Profile written and provided courtesy Nowell Briscoe

Profile written and provided courtesy Nowell Briscoe ( [email protected] )

 

MOINA MICHAEL

“THE POPPY LADY”

AUGUST 15, 1869 – MAY 19, 1944

 

        I think it goes without saying that of all the graves in Rest Haven, the most sought out and most visited grave belongs to one known to folks all over the world as simply, “The Poppy Lady”, Moina Michael.

        Fame was perhaps the last thing in the world Moina Belle Michael ever expected to happen to her which would make her name synonymous with a little red flower.
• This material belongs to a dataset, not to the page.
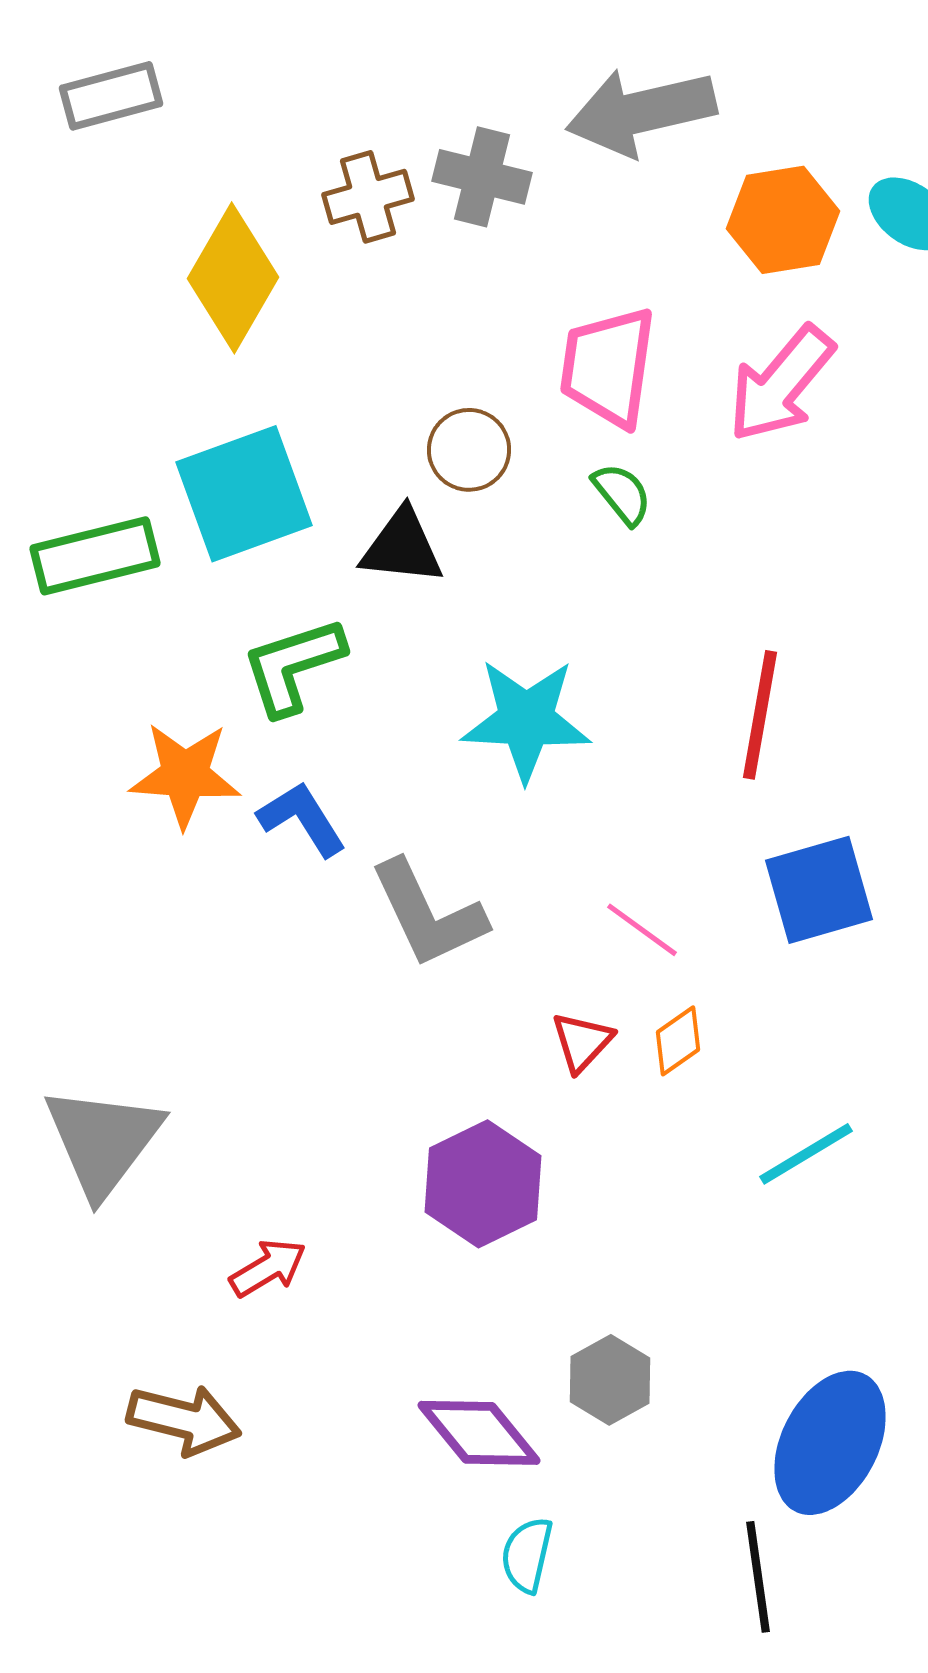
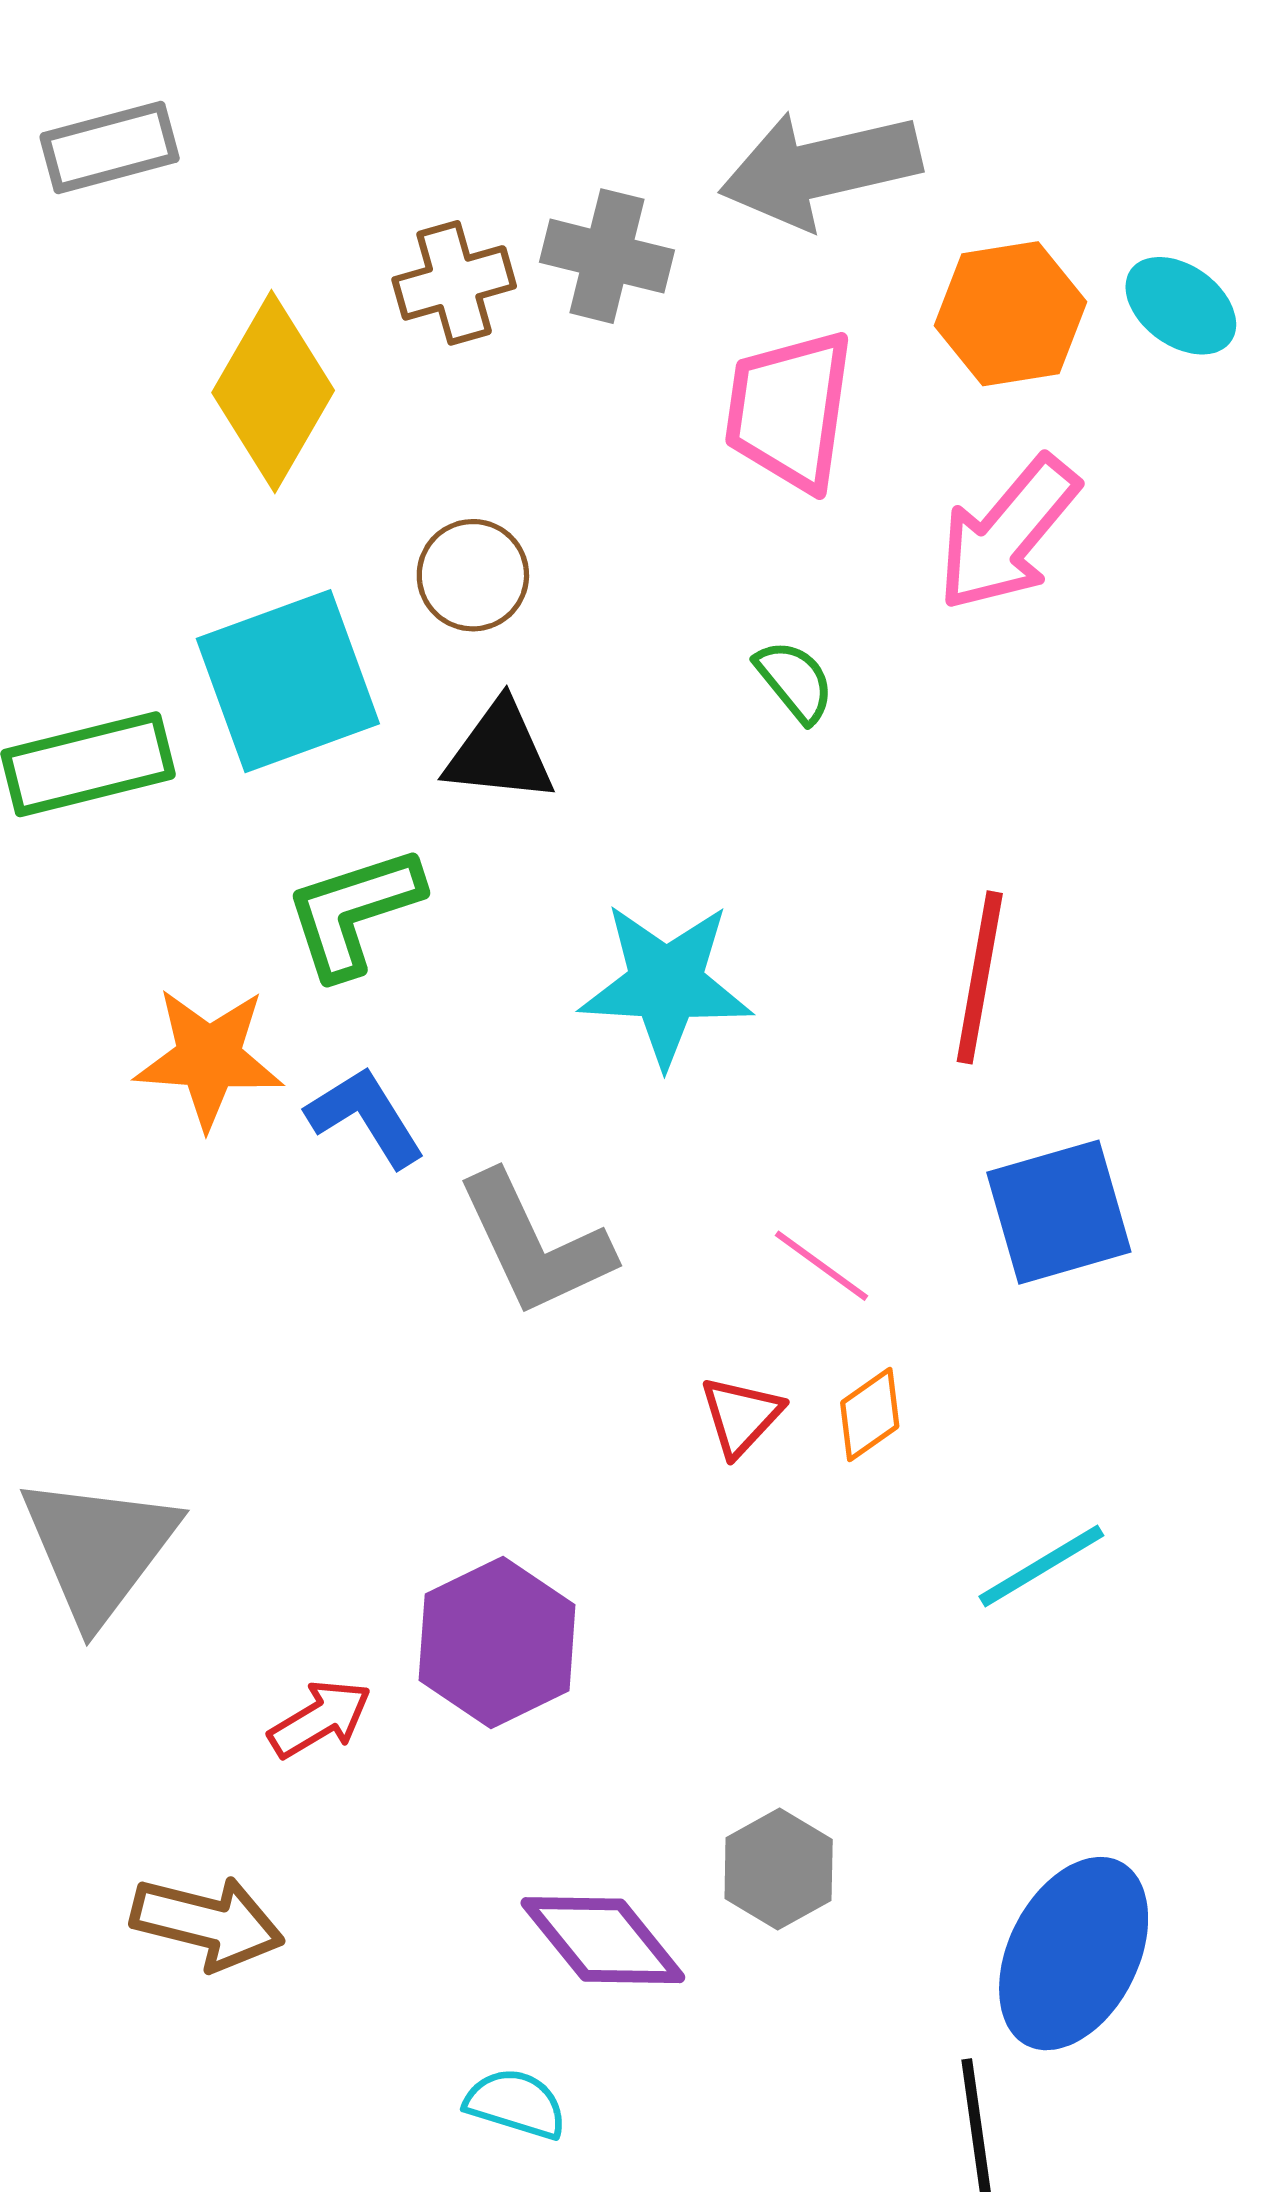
pink trapezoid: (608, 367) -> (789, 410), moved
brown circle: (469, 450) -> (473, 575), moved
purple hexagon: (483, 1184) -> (497, 1642), moved
cyan semicircle: (527, 1555) -> (516, 2104), moved, turned 94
Because of the impact a poem written by Colonel John McCrae in April 1915 during the second battle of Ypres in World War I had upon her, Monia Michael would be forever linked to that flower and poem along with the response she penned.
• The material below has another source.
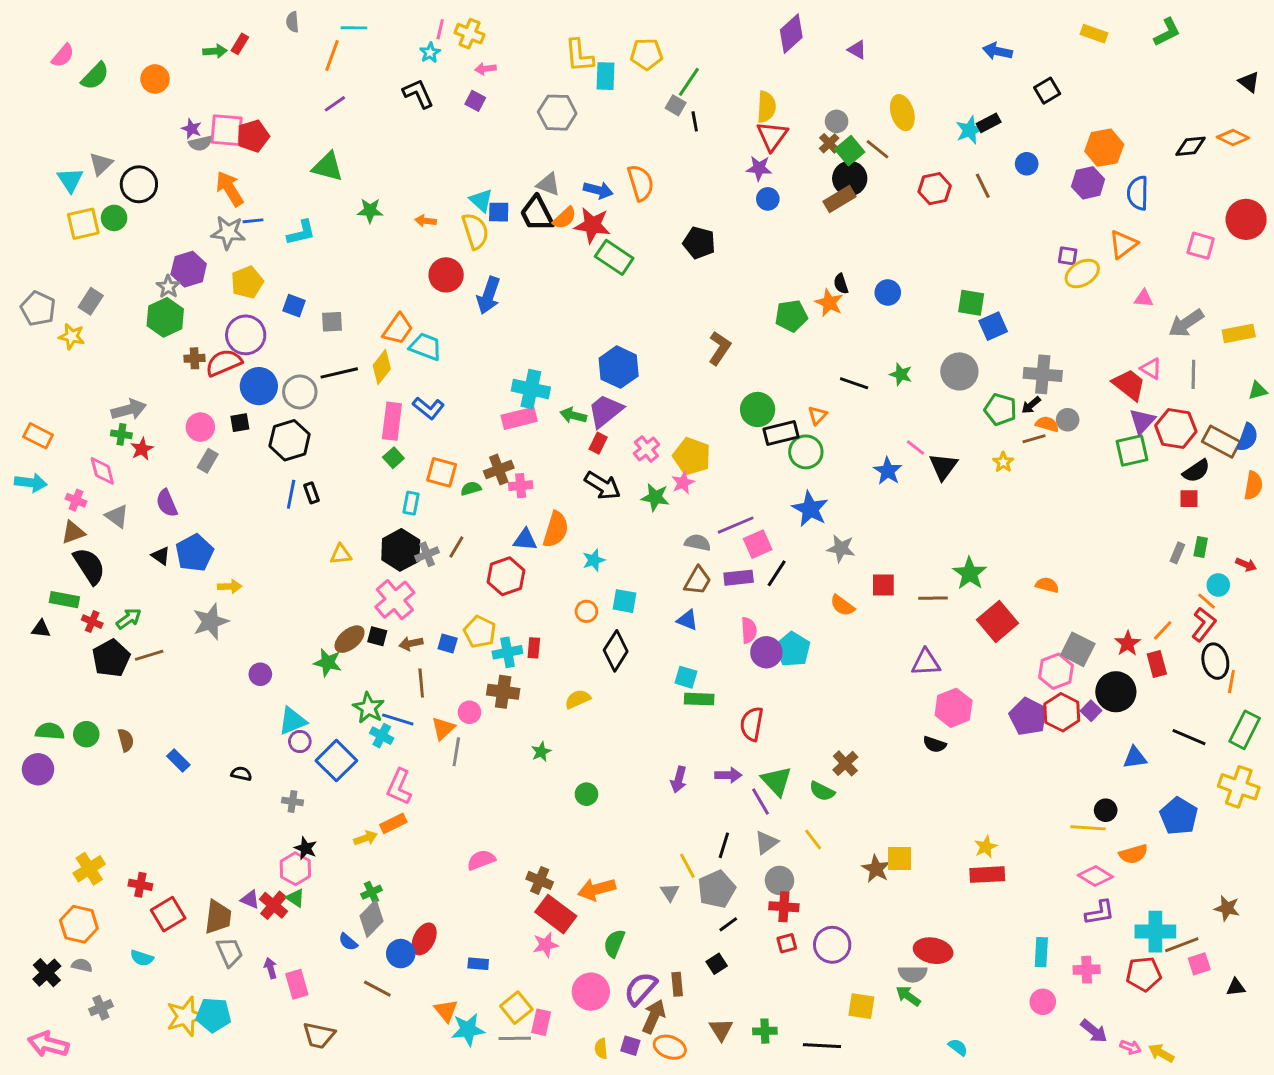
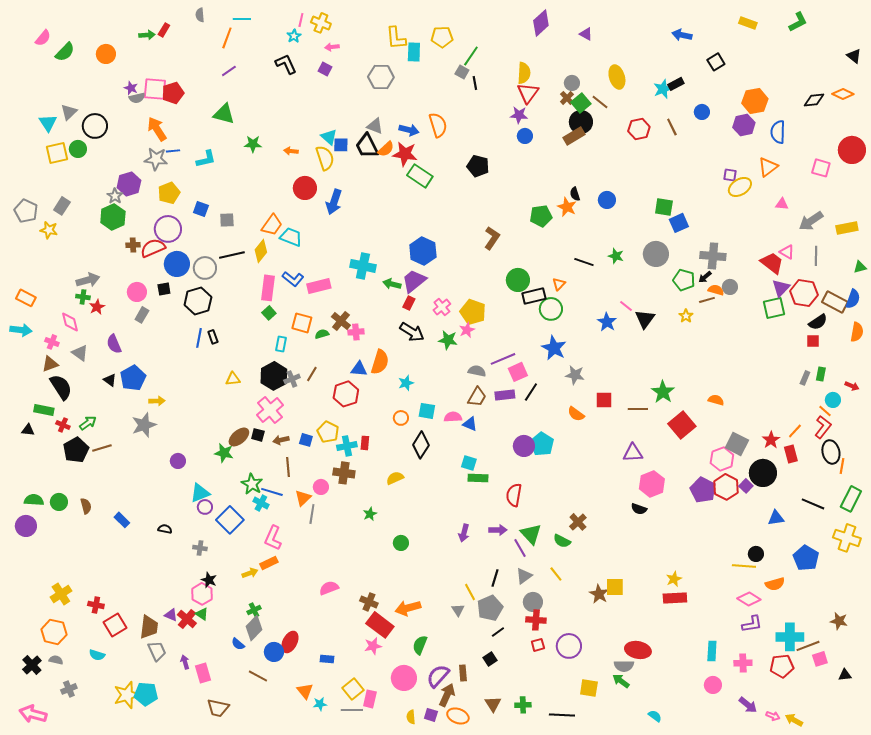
pink rectangle: (519, 418) -> (319, 286), moved
brown cross: (499, 469) -> (341, 321), turned -30
pink semicircle: (749, 630) -> (453, 417), moved, turned -90
cyan star: (468, 1030) -> (320, 704), size x0.6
        Moina Michael was the eldest daughter of John Marion and Alice Sherwood Wise Michael, born near Good Hope on August 15, 1869. She grew up during the bitter period of reconstruction amid the surroundings of plantation life.  Her paternal grandparents, William & Laney Cannon Michael, came to Oglethorpe County from North Carolina and later moved to Walton County where they built a home in the woods very close to what is now known as Good Hope.  Of their children, only William LaFayette and John Marion lived to adulthood and married.
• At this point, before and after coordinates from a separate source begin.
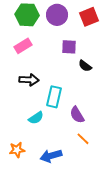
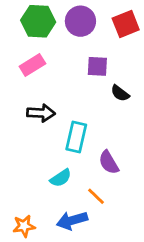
cyan semicircle: (36, 118) -> (61, 178), moved
orange line: (83, 139) -> (96, 196), moved
orange star: (17, 150) -> (24, 226), moved

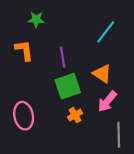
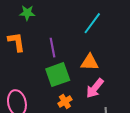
orange triangle: (102, 74) -> (90, 62), turned -30

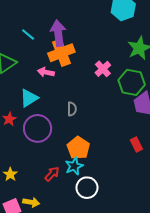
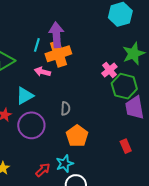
cyan line: (28, 34) -> (37, 45), moved, turned 64
pink cross: (103, 69) -> (109, 70), moved
orange pentagon: (78, 148) -> (77, 136), moved

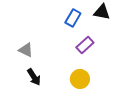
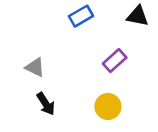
blue rectangle: (73, 18) -> (81, 16), moved, turned 30

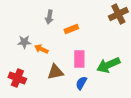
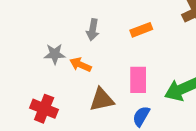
gray arrow: (49, 17) -> (93, 30), moved
orange rectangle: (71, 29) -> (141, 30), moved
        John Marion, Moina’s father, served in Company C, 9th Regiment, Georgia Volunteer Infantry under Captain George Hillyer and served as a part of Captain W. D. Grant’s cavalry during the Civil War.  When the war ended, he returned back to the plantation of his father and began farming the land.  He married Alice Sherwood and became parents of seven children.

        Moina received her early education at Braswell Academy in Morgan County and at Martin Institute in Jefferson.  She taught school in a log cabin on her father’s plantation as well as in an old store in Good Hope.  Later in her life she attended Lucy Cobb Institute and The Normal School in Athens and Columbia University in New York.  She taught school in Greene & Liberty counties, Braswell Academy, Apalachee, Social Circle, Madison and Monroe. She was a lady principal at Bessie Tift College in Forsyth and the last 25 years of her active life, she was a member of the staff at the University of Georgia.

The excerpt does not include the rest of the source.